The second is to try to see things as a local would see things. I have most often adopted the latter approach, though my stays in other places have been significantly longer and have allowed me to establish a day-to-day routine that is unlike the tourist’s. However, a short stay doesn’t really allow this luxury. I have, therefore, adopted both approaches to Prague, taking in tourist attractions, as I am here to establish a setting for my in-progress novel, and hunkering down and writing for several hours each day and spending time in nearby neighbourhoods for writing breaks. I am hoping that this combination of a tourist approach and an attempt to “live in” provides me with the material I need.
The approach I am taking to this research and writing experience, however, is to avoid placing a template over my work. That is, while I had specific intentions before coming to Prague/Bohemia, I don’t want my pre-conceived ideas to lead me to conclusions. If I adopted this approach, I could have stayed at home and written things based on research from afar and photos found on the web. This hardly suffices, though, when attempting to write travel-based and convincing work. In fact, it doesn’t suffice at all. Travel writing, or travel-informed writing, is just that—writing based on movement and experience, and it takes time and particular attention to detail.
I think I could, perhaps, live in Prague. There is opportunity and choice and liberal attitudes, for the most part, to LGBT rights. But . . . the Caribbean . . . The West Indies provides a significant amount of material for this same in-progress work. While there is not the freedom to express the “queer” as there is in Prague and other places, there is a passion and vitality that is quite unbeatable. When I hit the streets of Kingston, Jamaica, for instance, I know I’m alive. There is an energy there that is difficult to explain. Prague has energy, but, like any cosmopolitan or quasi-cosmopolitan place (while the population here is mostly of Czech origin, there are numerous ex-pats living in the city), I think passion is tempered somewhat by a lack of homogeneity. Or maybe the reverse is true when thinking about a Caribbean kind of homogeneity. I don’t know.

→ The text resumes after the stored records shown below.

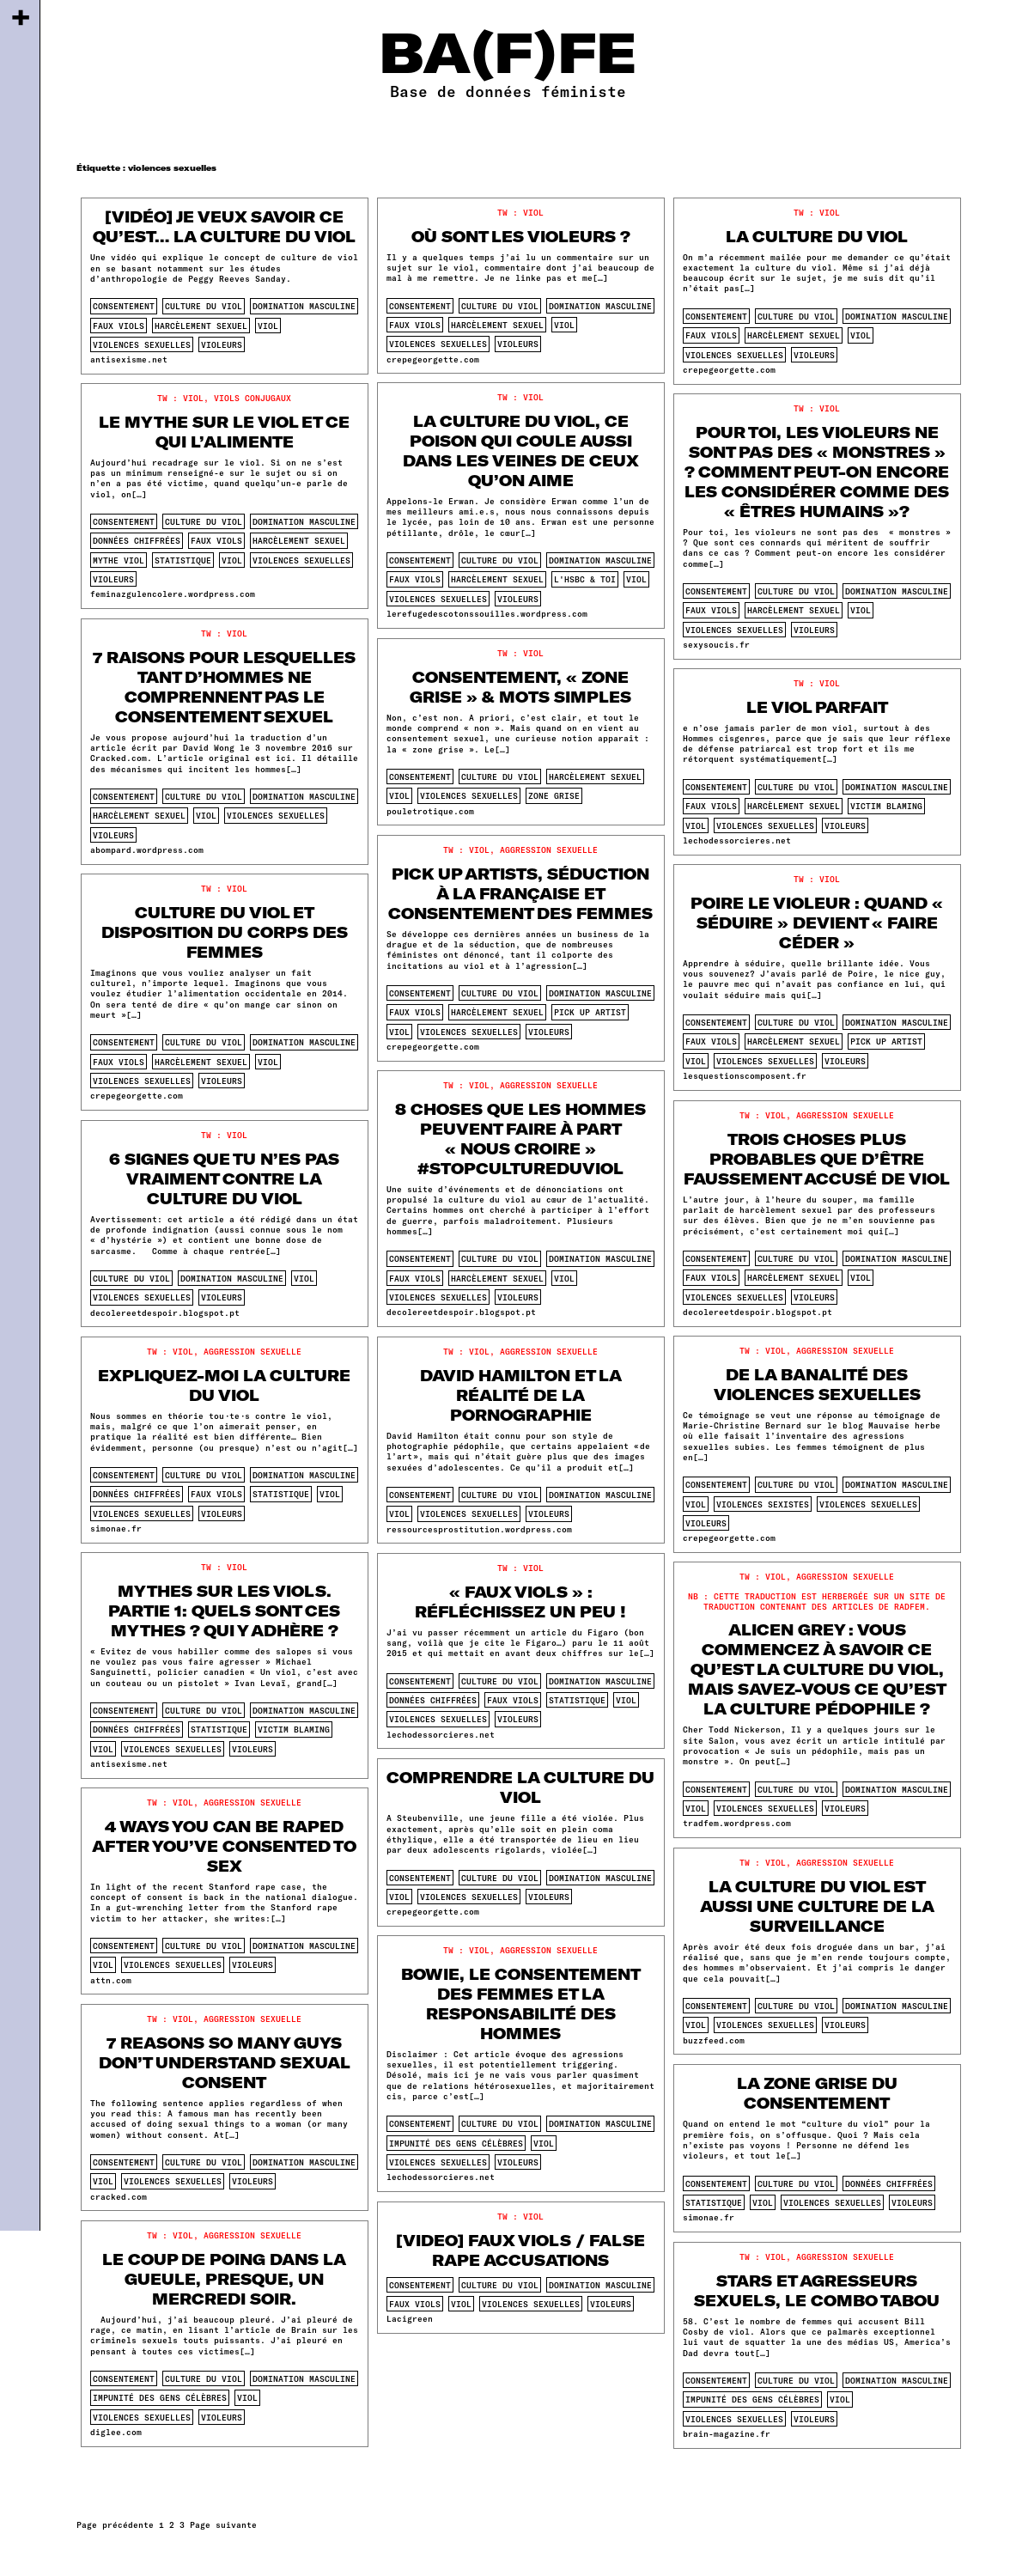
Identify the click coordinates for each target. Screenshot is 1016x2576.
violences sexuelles (142, 344)
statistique (183, 560)
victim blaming (886, 806)
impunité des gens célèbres (456, 2143)
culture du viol (203, 306)
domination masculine (304, 306)
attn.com (110, 1980)
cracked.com (118, 2196)
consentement (124, 306)
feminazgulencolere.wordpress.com (172, 593)
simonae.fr (116, 1528)
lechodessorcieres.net (737, 840)
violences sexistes (762, 1504)
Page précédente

I feel it is important at this point, though, to explore my ideas about Prague with knowledge of and exposure to the different regions of Bohemia. A couple of days ago I went to Karlovy Vary, a beautiful town established in the fourteenth century, in Western Bohemia. Its architecture, like that of Prague’s, is largely intact due to the fact that, for the most part, the present-day country of the Czech Republic was not bombed during WWII. What also stood out in Karlovy Vary, though, was wealth/money. Everything is impeccably maintained, and the town revolves around tourism, with high-priced shops of every kind standing ready to sell. While beauty and the pristine abound here, I don’t think it would be effective to understand Bohemia without being exposed to the many little towns outside tourist zones. For this reason, I will try to take in as much of Bohemia as possible to expose myself to the variety of lifestyles that exist in Bohemia. During the drive from Prague to Karlovy Vary, for example, we passed by (on the highway) little towns which consisted of a bulk of dilapidated and abandoned buildings. These places provided a sharp contrast with Karlovy Vary, and I am hoping further travel to as many regions as possible in Bohemia might expose me to the heterogeneity, the diverse kinds of lifestyles, that might exist in this place.